Toronto Star
June 20, 2006
The Haudenosaunee Confederacy first put up barricades in Caledonia over land they believe is theirs on Feb. 28. Two months later, Ontario announced special negotiations to settle the matter peacefully. On June 12, Premier Dalton McGuinty announced after three allegedly violent incidents there that Ontario had "just about" exhausted "our goodwill and our patience." Negotiations with the Confederacy would come to an end. At least one newspaper columnist asked that the army be brought in. The barricades came down, but the Haudenosaunee say they have no intention of ending the occupation. Are we facing an intifada?
The Lubicon Cree have been waiting since 1898 for a reserve. That's not a misprint. 1898. (FoL editorial note: 1899 rather than 1898 is the year that treaty commissioners for the government of Canada missed the Lubicon people.) Almost a century after the Lubicon were inadvertently omitted from a survey of First Nations eligible for a reserve, Judge Davey Fulton was appointed by prime minister Brian Mulroney to investigate and recommend a solution. He passionately reported that a grave injustice had been done that cried out for immediate relief. Jean Chrétien in opposition agreed, but did nothing in power.

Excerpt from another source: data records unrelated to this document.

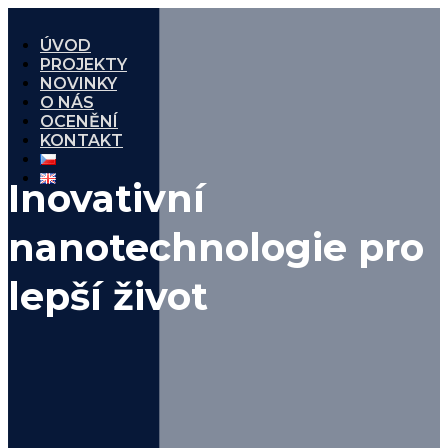
ÚVOD
PROJEKTY
NOVINKY
O NÁS
OCENĚNÍ
KONTAKT
Inovativní
nanotechnologie pro
lepší život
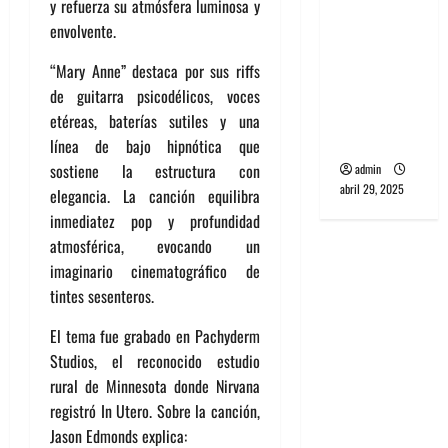
y refuerza su atmósfera luminosa y
banda
envolvente.
PCR, No
Wave y Art
“Mary Anne” destaca por sus riffs
punk de
de guitarra psicodélicos, voces
Corea del
etéreas, baterías sutiles y una
Sur
línea de bajo hipnótica que
sostiene la estructura con
admin
abril 29, 2025
elegancia. La canción equilibra
inmediatez pop y profundidad
atmosférica, evocando un
imaginario cinematográfico de
tintes sesenteros.
El tema fue grabado en Pachyderm
Studios, el reconocido estudio
rural de Minnesota donde Nirvana
registró In Utero. Sobre la canción,
Jason Edmonds explica:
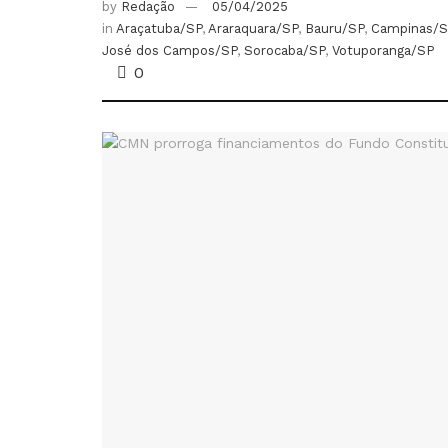
by
Redação
05/04/2025
in
Araçatuba/SP
,
Araraquara/SP
,
Bauru/SP
,
Campinas/S
José dos Campos/SP
,
Sorocaba/SP
,
Votuporanga/SP
0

On May 23, the UN Committee on Economic, Social and Cultural Rights "strongly" recommended -- its most forceful stance -- that Canada hold land-rights talks with the Lubicon prior to the granting of licences for economic development on traditional Lubicon lands. Instead, Alberta auctioned off 50,000 hectares of that land for oil sands development on June 14. Canada has not negotiated with the Lubicon since 2003.
Even after all the fuss, Canada has still not returned the Ipperwash property, expropriated during World War II for military training, to the Stoney Point Anishinabe. There are outstanding matters like that right across Canada. British Columbia might be an exception. There, Premier Gordon Campbell seems to have recognized that letting land-rights issues stagnate is bad for business that requires certainty before investment.

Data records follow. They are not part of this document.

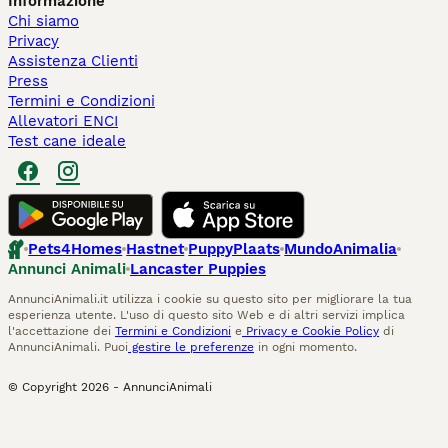
Informazione
Chi siamo
Privacy
Assistenza Clienti
Press
Termini e Condizioni
Allevatori ENCI
Test cane ideale
Pets4Homes
Hastnet
PuppyPlaats
MundoAnimalia
Annunci Animali
Lancaster Puppies
AnnunciAnimali.it utilizza i cookie su questo sito per migliorare la tua
esperienza utente. L'uso di questo sito Web e di altri servizi implica
l'accettazione dei
Termini e Condizioni
e
Privacy e Cookie Policy
di
AnnunciAnimali. Puoi
gestire le preferenze
in ogni momento.
© Copyright
2026
-
AnnunciAnimali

Otherwise, Canada has lost any semblance of respect in these matters. Those who call for the swift application of the law ignore the legal requirement to settle these matters. We are paralyzed by a blindness fed by the systemic denial of the existence of any injustice. Maybe we are afraid to face the truth about aboriginal land rights.
The Haudenosaunee, once the superpower in northeastern America, have had a grievance festering with Canada for a period even longer than the Lubicon Cree. Canada has just let it fester. The Caledonia protest is now in its 112th day. Not much progress has been reported. Local residents are suffering. Violence has broken out. Deplorable, but hardly surprising.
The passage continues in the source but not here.